* **Task item**
Count the lines below that hold the string "Brasil". Give only that number.

* **Material provided**

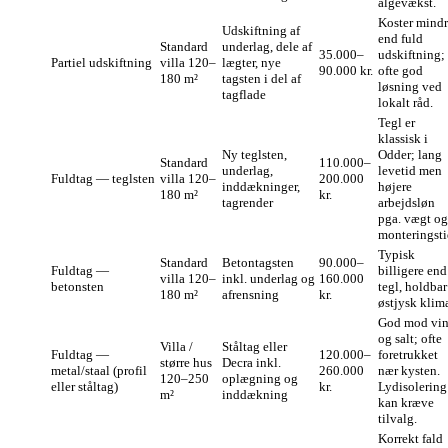
algevækst.
Koster mind
Udskiftning af
end fuld
Standard
underlag, dele af
35.000–
udskiftning;
Partiel udskiftning
villa 120–
lægter, nye
90.000 kr.
ofte god
180 m²
tagsten i del af
løsning ved
tagflade
lokalt råd.
Tegl er
klassisk i
Ny teglsten,
Odder; lang
Standard
110.000–
underlag,
levetid men
Fuldtag — teglsten
villa 120–
200.000
inddækninger,
højere
180 m²
kr.
tagrender
arbejdsløn
pga. vægt og
monteringsti
Typisk
Standard
Betontagsten
90.000–
Fuldtag —
billigere end
villa 120–
inkl. underlag og
160.000
betonsten
tegl, holdbar
180 m²
afrensning
kr.
østjysk klim
God mod vi
og salt; ofte
Villa /
Ståltag eller
Fuldtag —
120.000–
foretrukket
større hus
Decra inkl.
metal/staal (profil
260.000
nær kysten.
120–250
oplægning og
eller ståltag)
kr.
Lydisolering
m²
inddækning
kan kræve
tilvalg.
Korrekt fald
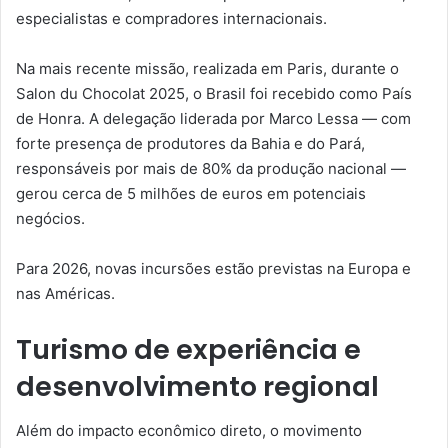
especialistas e compradores internacionais.
Na mais recente missão, realizada em Paris, durante o
Salon du Chocolat 2025, o Brasil foi recebido como País
de Honra. A delegação liderada por Marco Lessa — com
forte presença de produtores da Bahia e do Pará,
responsáveis por mais de 80% da produção nacional —
gerou cerca de 5 milhões de euros em potenciais
negócios.
Para 2026, novas incursões estão previstas na Europa e
nas Américas.
Turismo de experiência e
desenvolvimento regional
Além do impacto econômico direto, o movimento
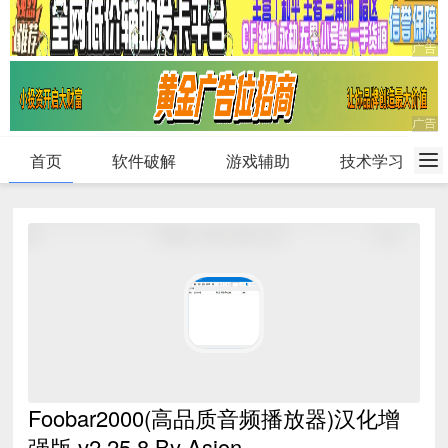
首页
软件破解
游戏辅助
技术学习
Foobar2000(高品质音频播放器)汉化增
强版 v2.25.8 By Asion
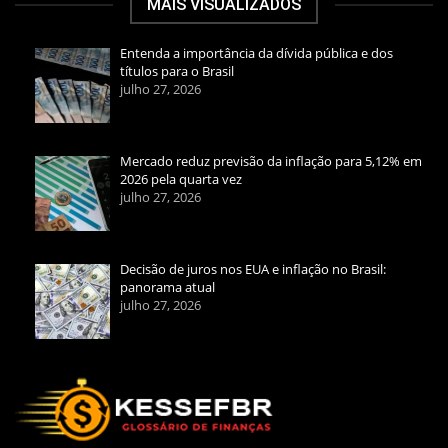
MAIS VISUALIZADOS
Entenda a importância da dívida pública e dos
títulos para o Brasil
julho 27, 2026
Mercado reduz previsão da inflação para 5,12% em
2026 pela quarta vez
julho 27, 2026
Decisão de juros nos EUA e inflação no Brasil:
panorama atual
julho 27, 2026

* **Answer below**
3